Kalundborg also has a health issue – it’s in the highest 5% of Danish towns for children being overweight.

Novo Nordisk, meanwhile, is now Europe’s most valuable corporation with a profits last year of more than $33bn – bringing its economy worth to more than $500bn.

resource in the town aims to add 1,250 jobs to the existing 4,500 employees at the Kalundborg plant and ramp up production of its best-selling drugs.
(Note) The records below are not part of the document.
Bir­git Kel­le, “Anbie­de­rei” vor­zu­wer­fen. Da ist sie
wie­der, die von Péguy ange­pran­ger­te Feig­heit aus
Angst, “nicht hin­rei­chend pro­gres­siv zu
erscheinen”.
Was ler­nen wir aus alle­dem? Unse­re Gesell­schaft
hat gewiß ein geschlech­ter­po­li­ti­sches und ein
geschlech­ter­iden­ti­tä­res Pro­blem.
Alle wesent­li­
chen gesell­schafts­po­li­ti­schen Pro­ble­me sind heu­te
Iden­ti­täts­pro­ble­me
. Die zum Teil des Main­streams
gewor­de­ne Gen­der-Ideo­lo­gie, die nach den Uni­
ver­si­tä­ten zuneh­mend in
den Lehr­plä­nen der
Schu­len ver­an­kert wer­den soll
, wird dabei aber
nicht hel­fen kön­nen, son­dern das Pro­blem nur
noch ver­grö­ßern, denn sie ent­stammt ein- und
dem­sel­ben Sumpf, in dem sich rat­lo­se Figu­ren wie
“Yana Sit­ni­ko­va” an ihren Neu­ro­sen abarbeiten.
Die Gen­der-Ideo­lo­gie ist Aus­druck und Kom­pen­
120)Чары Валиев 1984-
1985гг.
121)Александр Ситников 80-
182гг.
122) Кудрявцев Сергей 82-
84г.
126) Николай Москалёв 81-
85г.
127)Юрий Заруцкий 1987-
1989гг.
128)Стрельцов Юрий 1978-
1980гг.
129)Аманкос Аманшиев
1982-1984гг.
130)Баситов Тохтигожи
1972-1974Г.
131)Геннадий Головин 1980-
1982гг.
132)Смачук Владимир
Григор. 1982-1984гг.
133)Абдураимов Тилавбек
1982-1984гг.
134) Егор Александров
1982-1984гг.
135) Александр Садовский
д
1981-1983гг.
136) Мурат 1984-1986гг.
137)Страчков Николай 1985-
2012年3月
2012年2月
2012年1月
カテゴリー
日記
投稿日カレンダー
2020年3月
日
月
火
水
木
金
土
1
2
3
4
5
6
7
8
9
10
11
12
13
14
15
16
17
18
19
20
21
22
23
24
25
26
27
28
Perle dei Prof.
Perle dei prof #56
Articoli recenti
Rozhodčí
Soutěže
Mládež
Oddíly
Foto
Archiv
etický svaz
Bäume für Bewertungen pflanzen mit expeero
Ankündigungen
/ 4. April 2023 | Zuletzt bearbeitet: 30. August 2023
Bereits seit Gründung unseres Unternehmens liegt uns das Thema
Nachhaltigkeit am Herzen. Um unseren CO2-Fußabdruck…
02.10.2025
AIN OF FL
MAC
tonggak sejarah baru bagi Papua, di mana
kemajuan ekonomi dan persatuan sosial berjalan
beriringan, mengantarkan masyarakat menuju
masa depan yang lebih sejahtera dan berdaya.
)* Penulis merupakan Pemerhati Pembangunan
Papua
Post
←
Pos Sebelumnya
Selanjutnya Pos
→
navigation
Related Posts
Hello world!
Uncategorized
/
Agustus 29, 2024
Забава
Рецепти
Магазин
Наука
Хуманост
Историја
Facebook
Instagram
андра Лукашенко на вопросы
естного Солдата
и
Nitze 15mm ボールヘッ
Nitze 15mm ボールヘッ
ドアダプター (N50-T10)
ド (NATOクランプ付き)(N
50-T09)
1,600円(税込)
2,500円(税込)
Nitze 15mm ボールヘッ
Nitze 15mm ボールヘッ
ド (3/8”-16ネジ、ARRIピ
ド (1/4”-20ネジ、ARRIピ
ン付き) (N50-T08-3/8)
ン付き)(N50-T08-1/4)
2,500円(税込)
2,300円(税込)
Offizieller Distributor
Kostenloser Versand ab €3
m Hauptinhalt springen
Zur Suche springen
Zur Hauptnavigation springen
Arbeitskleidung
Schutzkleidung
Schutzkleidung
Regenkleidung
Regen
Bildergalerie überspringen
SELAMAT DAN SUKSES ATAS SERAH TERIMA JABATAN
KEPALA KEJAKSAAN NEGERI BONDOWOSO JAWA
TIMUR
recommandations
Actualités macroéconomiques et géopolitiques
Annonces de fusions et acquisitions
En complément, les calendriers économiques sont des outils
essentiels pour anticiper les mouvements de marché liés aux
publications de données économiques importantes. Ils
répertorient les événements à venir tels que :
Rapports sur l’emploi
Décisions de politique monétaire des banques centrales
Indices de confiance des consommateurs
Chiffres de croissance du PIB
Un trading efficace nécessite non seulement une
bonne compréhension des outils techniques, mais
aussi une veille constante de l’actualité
While the corporation represents about 1% of the Danish workforce, it accounts for a more sizeable proportion of its growth.

Denmark’s market advancement was 1.1% over the first nine months of 2023. But strip away the pharmaceutical sector, dominated by Novo, and the economy shrank by 0.8%. Some analysts have warned that parts of the country’s economy risks becoming too reliant on the pharmaceutical industry.

The town’s mayor Martin Damm is upbeat, insisting that more than 1,000 recent jobs are being created here every year and some youthful people are joyful to call it home.

“In Europe people are moving from the rural area into the large cities and this is going the opposite way,” he says.

“This is the little city [that] attracts large resource.”

A young man in a red T-shirt and sports kit stands facing the camera with a stern face on the edge of a football pitch with a team playing in the background and a sunset sky.
Miguel, 18, is optimistic about Kalundborg’s upcoming

He also insists that schools are being refurbished or already have excellent facilities – and that rising prosperity will, in period, navigator to healthier lifestyles.

Miguel, an 18-year-ancient learner from Madrid studying bio-technology on one of the recent university courses in the town, has just joined a local football throng with players from Brazil, Mexico, Poland and Ukraine.

“There’s so many international people in this town and almost everyone that I’ve talked to in English has responded in English,” he says.

Amanda, from Brazil, insists opportunities are here – she’s landed a job, placed her two youthful children in a local school and hopes that they’ll remain here for university.

Getty Images Brick church towers in striking Danish architectural style stand against a backdrop of blue sky with trees and neatly cut hedges in the foreground.Getty Images
The town is home to a famous five-tower church

A recent highway is also being built to assist ease the town’s chronic congestion – but getting people to live here will be the real fix for that.

Students at the Gymnasium ponder the town is at something of a crossroads.

“In five years, I ponder the town [will have] grown quite a lot – I aspiration for a multi multicultural town,” says Anna K.

“If that is so, then I might consider moving back.”